The following day we feast on a shoulder of meat from a buffalo weighing more than half a tonne that’s been cooking in a ground oven since 5am. A fire at the bottom of a pit is burned to coals, heating a bundle of large stones. The meat goes on top, covered by more hot rocks and then thick layers of paperbark and dirt.

It’s simple enough but “they can be easily stuffed up”, says ranger Freddy Hunter. “You can’t lift the lid to see how it’s cooking.”

By midday, as the dirt is dug away and the paperbark rolled back, the pungent smell confirms it’s ready and the meat melts at first bite.

A fancier dinner, poolside at the famous Mercure “croc hotel”, serves up seafood, emu skewers, delicious chutney and ice-cream adventurously topped with more of the crunchy green ants.

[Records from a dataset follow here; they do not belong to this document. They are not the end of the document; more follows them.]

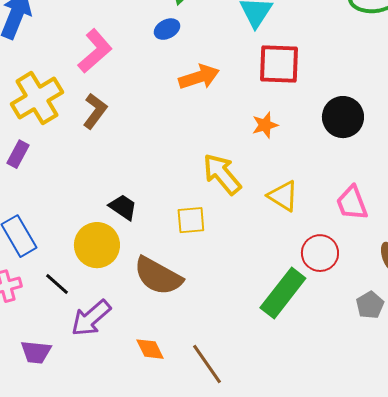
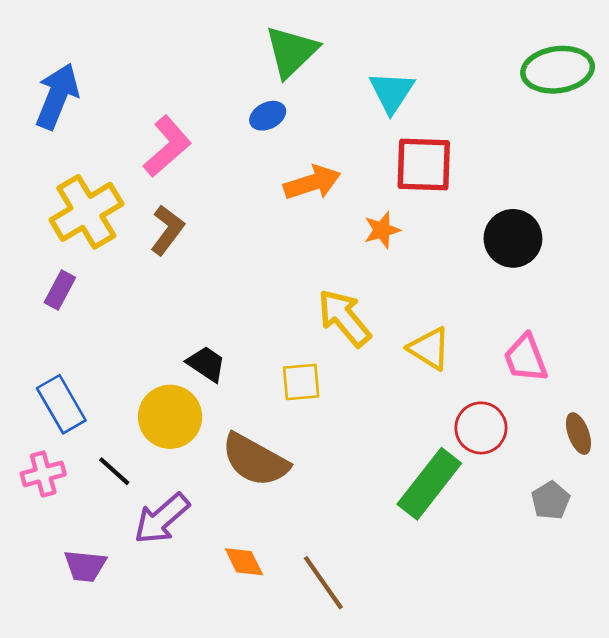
orange star: (265, 125) -> (382, 230), moved

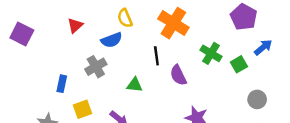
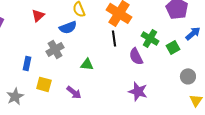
black line: (156, 56) -> (114, 38), moved
purple semicircle: (178, 75) -> (136, 56), moved
yellow square: (82, 109) -> (44, 84), turned 35

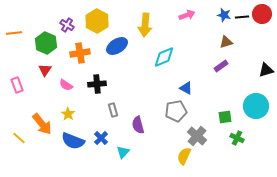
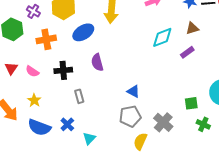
cyan diamond: (164, 57) -> (162, 37), moved
red triangle: (45, 70) -> (11, 68), moved
blue triangle: (186, 88) -> (133, 91), moved
gray pentagon: (176, 111) -> (130, 116), moved
purple semicircle: (138, 125) -> (97, 62), moved
yellow semicircle: (184, 156) -> (140, 141), moved

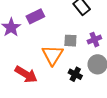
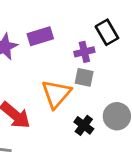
purple cross: (94, 40) -> (84, 52), moved

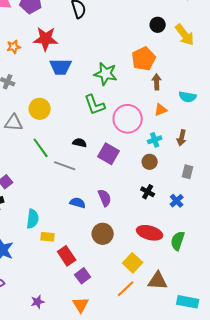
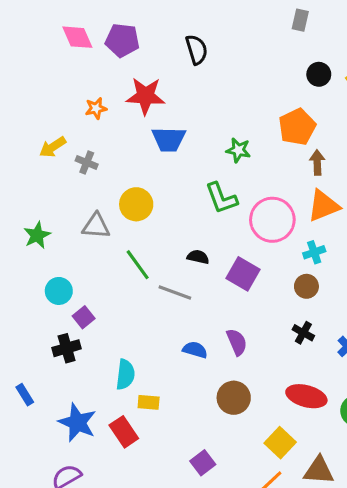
green star: (106, 74) -> (238, 150), size x0.7
orange triangle: (161, 110) -> (323, 206), size x1.6
red rectangle: (67, 256) -> (124, 432), moved

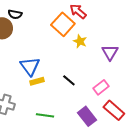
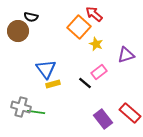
purple triangle: (110, 52) -> (126, 55), turned 42
pink rectangle: (101, 87) -> (99, 72), moved
green line: (45, 115) -> (36, 112), moved

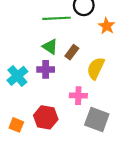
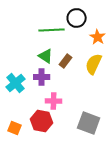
yellow semicircle: (96, 68) -> (94, 64), moved
pink cross: (78, 96) -> (54, 101), moved

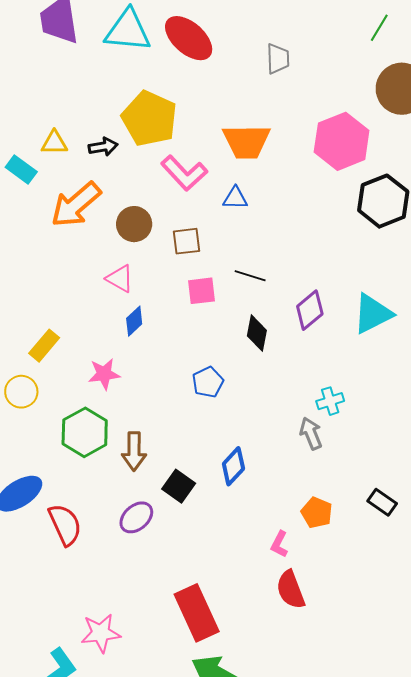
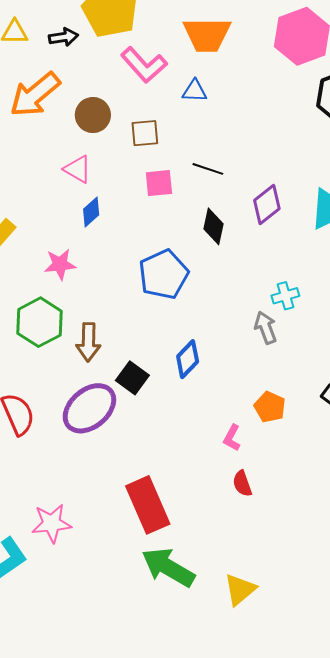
blue pentagon: (208, 382) -> (164, 274), size x1.6
purple ellipse: (136, 517) -> (89, 408), size x1.6
red semicircle: (291, 590) -> (242, 484), size x0.7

It’s a time of transition for Kakadu, as the main economic driver for those who live here – the Ranger uranium mine – is closing.

Tourism is the main push, but the challenge is getting people in all year round (something this festival hopes to encourage), and increasing traditional owner involvement. While Parks Australia is spending big on infrastructure upgrades, there are still hangovers of the Croc Dundee heyday, which jar with today’s improved awareness of the area’s Indigenous roots.

“The beauty of A Taste of Kakadu is that they’re bringing different traditional owners from different areas of the park. They’re not just using your standard [Kakadu activities],” says Bradford.

The festival is providing employment and training as the old mine-related opportunities ebb away. Locals are optimistic and many see the mine closure as a catalyst for discussion about their future and a time to take chances.

“It’s really important we help out communities become sustainable,” says Bradford.

“My mum … has been saying for years how she wants to see the young ones come through and develop businesses and stand on their own two feet, and to develop businesses from home, so they don’t have to leave for Darwin for work.

“The associations in Kakadu are all bonding together to see how we can assist these micro businesses or even established businesses who might be struggling a bit.”